● Supplied information

■ ■ ■ ■ ■ ■ ■

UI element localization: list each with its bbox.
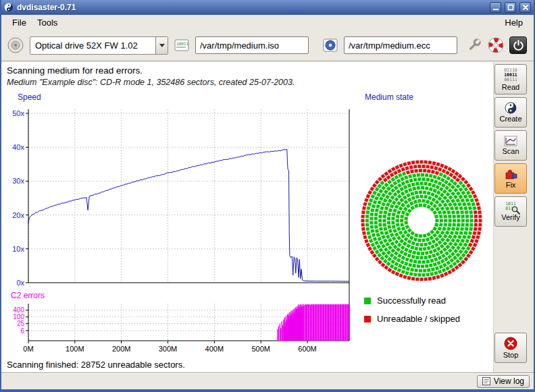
svg-text:0M: 0M: [23, 345, 33, 353]
svg-text:200M: 200M: [112, 345, 131, 353]
drive-select[interactable]: Optical drive 52X FW 1.02: [30, 36, 168, 55]
puzzle-fix-icon: [504, 168, 517, 180]
menubar: File Tools Help: [1, 15, 534, 30]
log-icon: [482, 377, 490, 385]
preferences-wrench-icon[interactable]: [466, 37, 482, 53]
svg-text:C2 errors: C2 errors: [11, 291, 45, 300]
stop-button[interactable]: Stop: [494, 333, 527, 363]
drive-select-value: Optical drive 52X FW 1.02: [30, 37, 155, 54]
verify-magnifier-icon: 1011 0110: [503, 202, 518, 213]
svg-text:500M: 500M: [251, 345, 270, 353]
read-button[interactable]: 01110 10011 00111 Read: [494, 64, 527, 94]
stop-label: Stop: [503, 351, 519, 359]
optical-drive-icon: [7, 36, 24, 54]
scan-label: Scan: [502, 147, 519, 155]
menu-help[interactable]: Help: [499, 16, 528, 29]
svg-text:10011: 10011: [176, 41, 188, 46]
svg-text:Medium state: Medium state: [365, 92, 413, 102]
medium-state-legend: Successfully read Unreadable / skipped: [364, 296, 460, 332]
ecc-path-input[interactable]: [344, 36, 457, 54]
maximize-button[interactable]: [505, 2, 516, 13]
app-yinyang-icon: [4, 3, 14, 12]
iso-path-input[interactable]: [195, 36, 309, 54]
menu-file[interactable]: File: [7, 16, 32, 29]
menu-tools[interactable]: Tools: [32, 16, 63, 29]
legend-row-ok: Successfully read: [364, 296, 460, 306]
svg-text:600M: 600M: [298, 345, 317, 353]
verify-button[interactable]: 1011 0110 Verify: [494, 196, 527, 227]
legend-bad-swatch: [364, 316, 371, 323]
svg-text:6: 6: [20, 327, 24, 335]
scan-button[interactable]: Scan: [494, 130, 527, 161]
svg-text:30x: 30x: [12, 177, 24, 185]
svg-text:40x: 40x: [12, 143, 24, 151]
statusbar: View log: [1, 372, 534, 389]
svg-text:10x: 10x: [12, 245, 24, 253]
ecc-file-icon: [322, 37, 338, 53]
binary-read-icon: 01110 10011 00111: [504, 68, 517, 82]
svg-text:0x: 0x: [16, 279, 24, 287]
legend-bad-label: Unreadable / skipped: [377, 314, 460, 324]
legend-ok-swatch: [364, 298, 371, 304]
window-title: dvdisaster-0.71: [17, 3, 76, 12]
view-log-button[interactable]: View log: [477, 375, 530, 388]
view-log-label: View log: [494, 376, 524, 386]
read-label: Read: [502, 83, 519, 91]
svg-text:300M: 300M: [159, 345, 178, 353]
close-button[interactable]: [519, 2, 531, 13]
svg-text:Speed: Speed: [18, 92, 41, 102]
svg-text:100M: 100M: [66, 345, 84, 353]
svg-text:400M: 400M: [205, 345, 224, 353]
scan-result-text: Scanning finished: 28752 unreadable sect…: [7, 360, 185, 370]
svg-text:20x: 20x: [12, 211, 24, 219]
legend-ok-label: Successfully read: [377, 296, 446, 306]
stop-x-icon: [504, 337, 517, 350]
fix-button[interactable]: Fix: [494, 163, 527, 194]
iso-file-icon: 10011: [174, 37, 190, 53]
minimize-button[interactable]: [490, 2, 501, 13]
chevron-down-icon[interactable]: [155, 37, 168, 54]
create-label: Create: [499, 115, 521, 123]
titlebar[interactable]: dvdisaster-0.71: [1, 0, 534, 15]
main-panel: Scanning medium for read errors. Medium …: [1, 62, 494, 372]
fix-label: Fix: [506, 181, 516, 189]
create-button[interactable]: Create: [494, 97, 527, 128]
app-window: dvdisaster-0.71 File Tools Help Optical …: [0, 0, 535, 392]
legend-row-bad: Unreadable / skipped: [364, 314, 460, 324]
yinyang-create-icon: [505, 102, 517, 114]
status-medium-info: Medium "Example disc": CD-R mode 1, 3524…: [7, 78, 295, 87]
svg-text:50x: 50x: [12, 109, 24, 117]
toolbar: Optical drive 52X FW 1.02 10011: [1, 30, 534, 61]
quit-power-icon[interactable]: [509, 36, 527, 54]
status-headline: Scanning medium for read errors.: [7, 65, 143, 76]
scan-chart-icon: [504, 136, 517, 146]
color-wheel-icon[interactable]: [488, 37, 504, 53]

■ ■ ■ ■ ■ ■ ■

● Required action
Where a line of the material above holds the string "window", copy that line.

● Your solution
window-title: dvdisaster-0.71: [17, 3, 76, 12]
app-window: dvdisaster-0.71 File Tools Help Optical …: [0, 0, 535, 392]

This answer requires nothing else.